*** Excerpted records ***
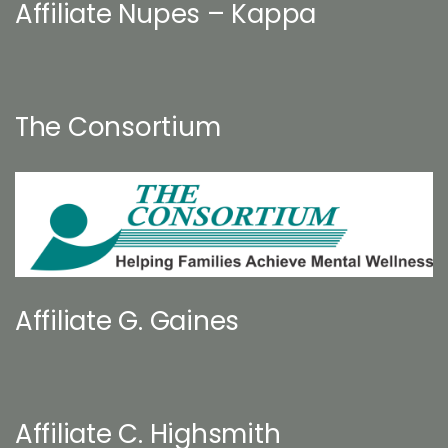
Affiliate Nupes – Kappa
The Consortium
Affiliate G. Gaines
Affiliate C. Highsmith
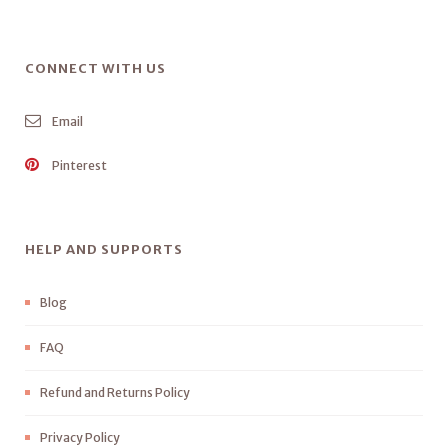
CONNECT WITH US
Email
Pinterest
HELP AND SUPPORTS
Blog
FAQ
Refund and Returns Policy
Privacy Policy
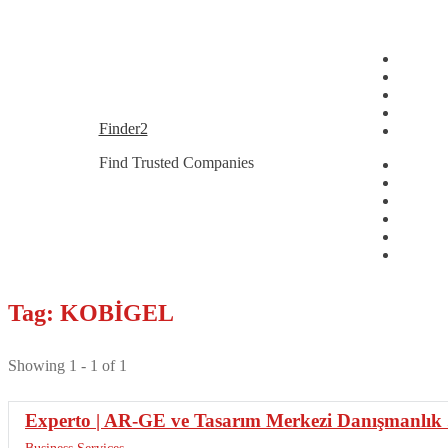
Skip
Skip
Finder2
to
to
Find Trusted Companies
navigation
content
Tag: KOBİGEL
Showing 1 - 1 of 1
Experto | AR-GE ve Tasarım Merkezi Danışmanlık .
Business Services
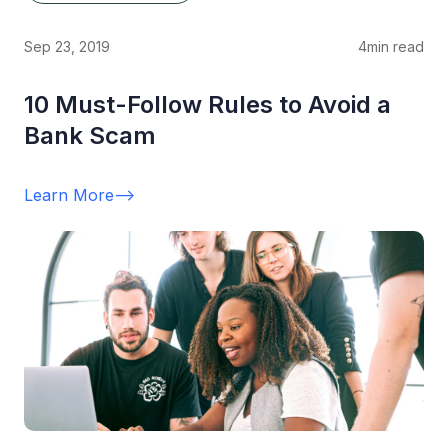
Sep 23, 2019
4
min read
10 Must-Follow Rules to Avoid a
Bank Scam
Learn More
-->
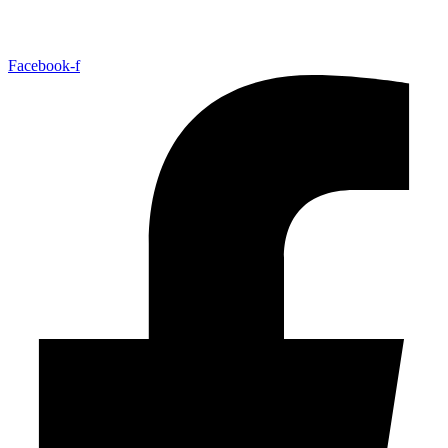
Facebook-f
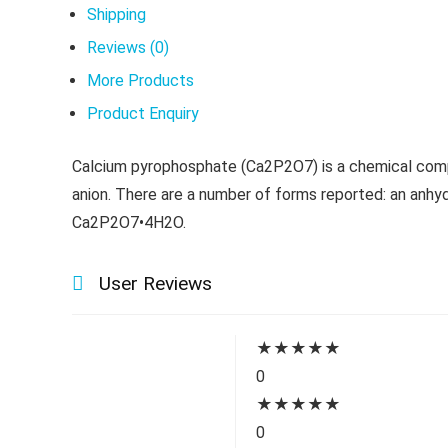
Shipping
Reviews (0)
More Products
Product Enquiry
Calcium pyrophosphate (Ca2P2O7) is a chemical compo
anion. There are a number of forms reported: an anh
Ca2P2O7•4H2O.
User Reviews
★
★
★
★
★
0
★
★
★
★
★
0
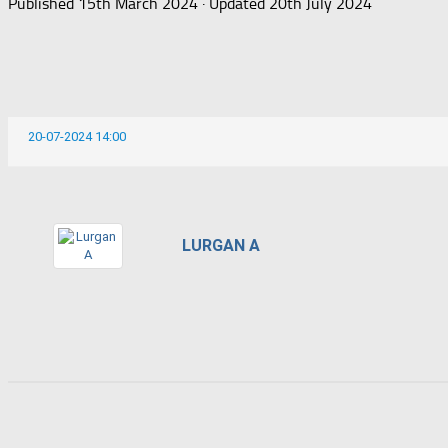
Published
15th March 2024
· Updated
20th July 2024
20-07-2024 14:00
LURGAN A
*** End of Excerpted records ***
_Problem details_.
Since only a number is wanted, report how many lines of the listing include the word "Affiliate".

_Written solution_.
3